1. Orchestra Celebration
The New York Philharmonic is one of America's largest orchestras. In honor of its many famous musicians, the director is planning a special event. She wants to hold a concert to celebrate the top soloists from its history. You have been asked to determine which soloists should receive recognition.The director has given you the following requirements:
The results should only include the top 1% of soloists calculated by the total number of concerts performed.
Limit your results to entries where the orchestra is 'New York Philharmonic' and the event type is 'Subscription Season'. Soloist performances in other orchestras or event types should not count towards the calculation of the top soloists.

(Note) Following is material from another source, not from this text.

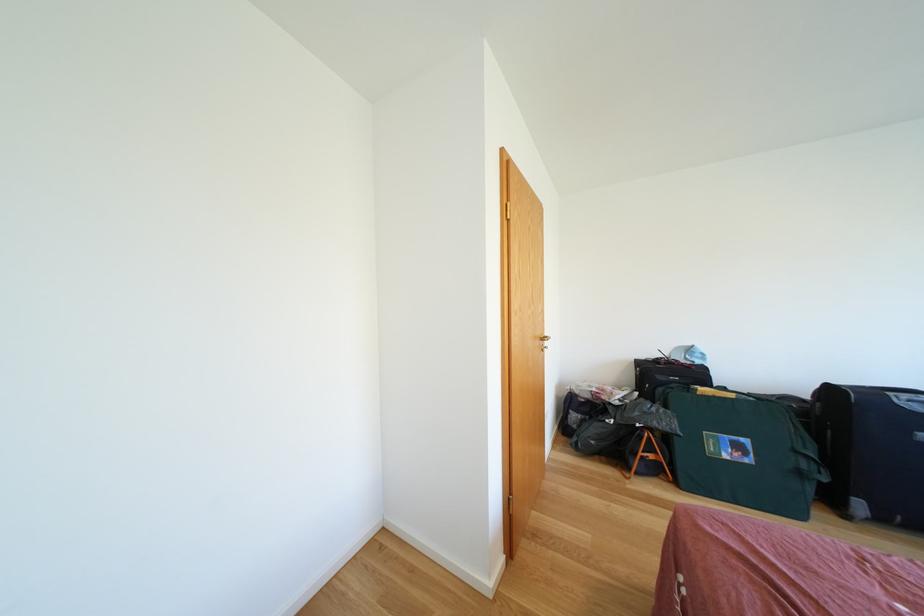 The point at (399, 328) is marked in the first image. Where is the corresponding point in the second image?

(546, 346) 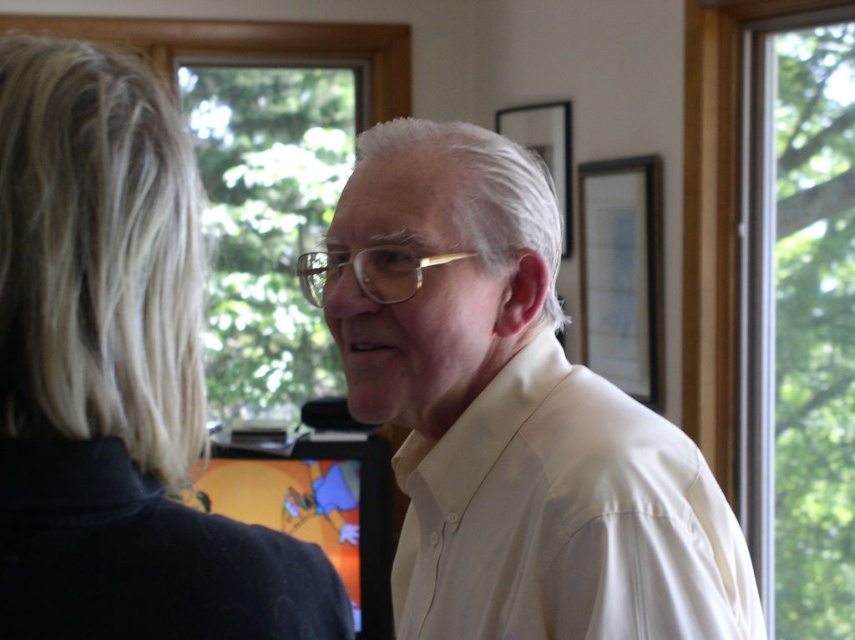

The director is only interested in individual soloists. You will need to exclude all of the following soloists: 'Chorus', 'No Soloist', 'New York Choral Artists', and 'Schola Cantorum of NY'. You should
also exclude any soloist with 'choir' in the name.
Your result should contain the following columns. It should meet all requirements as described.
column requirements
- name The name of the soloist, with the first name followed by the last name (e.g., Jane Smith). Please note that in the soloists table, names are in reverse order (last name, first name).
- first_date The first date the soloist ever performed with the orchestra, in the format '01 Jan 2015' (i.e., month as an integer, short month name, and year as an integer).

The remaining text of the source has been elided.